Fe³⁺ + 4H₂O → FeO₄^2- + 8H⁺ + 3e^- E⁰ = -2.2 V vs. SHE

On-site production of ferrates for drinking water treatment by electrochemical means avoids a number of challenges with respect to transport and storage of chemical ferrates and also allows for direct integration of the electrochemical process with the treatment chain. In earlier papers on electrochemical ferrates, we have reported on a novel analytical method of ferrate quantification, degradation of ferrate and production of ferrates in small batch-type reactors [1-3].

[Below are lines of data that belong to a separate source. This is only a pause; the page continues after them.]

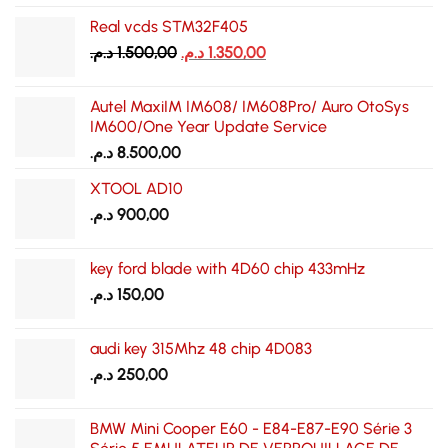
Real vcds STM32F405
Le
Le
د.م.
1.500,00
د.م.
1.350,00
prix
prix
initial
actuel
Autel MaxiIM IM608/ IM608Pro/ Auro OtoSys
était :
est :
IM600/One Year Update Service
1.350,00 د.م..
1.500,00 د.م..
د.م.
8.500,00
XTOOL AD10
د.م.
900,00
key ford blade with 4D60 chip 433mHz
د.م.
150,00
audi key 315Mhz 48 chip 4D083
د.م.
250,00
BMW Mini Cooper E60 - E84-E87-E90 Série 3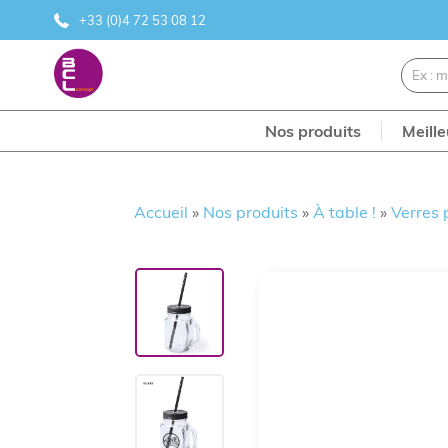
+33 (0)4 72 53 08 12
Nos produits
Meill
Accueil
»
Nos produits
»
À table !
»
Verres 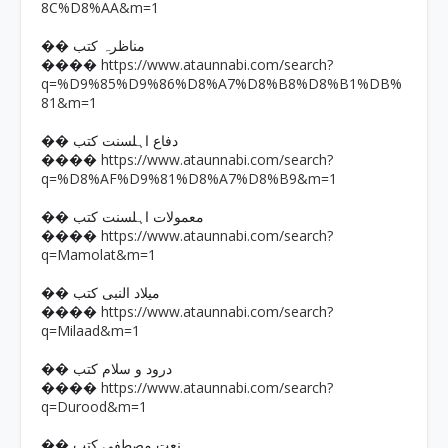
8C%D8%AA&m=1
�� مناظرہ کتب
https://www.ataunnabi.com/search?
����
q=%D9%85%D9%86%D8%A7%D8%B8%D8%B1%DB%
81&m=1
�� دفاع اہلسنت کتب
https://www.ataunnabi.com/search?
����
q=%D8%AF%D9%81%D8%A7%D8%B9&m=1
�� معمولات اہلسنت کتب
https://www.ataunnabi.com/search?
����
q=Mamolat&m=1
�� میلاد النبی کتب
https://www.ataunnabi.com/search?
����
q=Milaad&m=1
�� درود و سلام کتب
https://www.ataunnabi.com/search?
����
q=Durood&m=1
�� نعت مصطفی کتب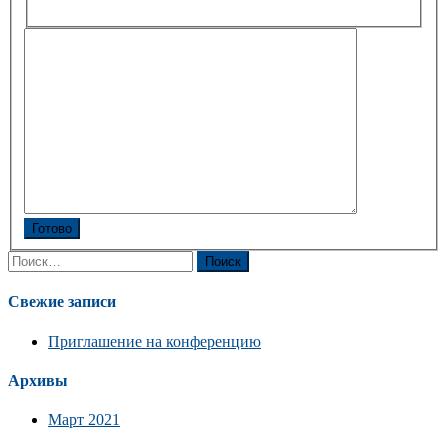
Готово
Найти:
Свежие записи
Приглашение на конференцию
Архивы
Март 2021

Here we present a semi-batch (2 L) reactor which includes recirculation, temperature control, lower cell resistance, excellent mixing, provision for the use of ion exchange membrane, and in-situ pH control. The reactor uses boron doped diamond (BDD), Fe (III) solution and can be operated with or without an ion exchange membrane. The impact of several variables including current density (5 - 15 mA cm^-2), pH (5 - 9), concentration of the dissolved iron salts on the production of ferrates temperature (15 - 30 ^oC) and operation with/without membrane have been studied and will be presented. Current efficiencies of as high as 90% were reached for the first 20 minutes of operation using a 30 mM of Fe (III) feed and a current density of 45 mA cm^-2. The recirculating reactor results were successfully interpreted by a simple model which considered first order kinetics for Fe (VI) generation.

References

[1] M. Cataldo Hernandez, A. May, A. Bonakdarpour, M. Mohseni, D.P. Wilkinson, Can J. Chem, 95 (1) 2016.

[2] M. Cataldo Hernandez, M. Stewart, A. Bonakdarpour, M. Mohseni, D.P. Wilkinson, Accepted for publication in the Canadian Journal of Chemical Engineering.

[3] M. Cataldo Hernandez, R. Govindarajan, A. Bonakdarpour, M. Mohseni, D.P. Wilkinson, Accepted for publication in the Canadian Journal of Chemical Engineering.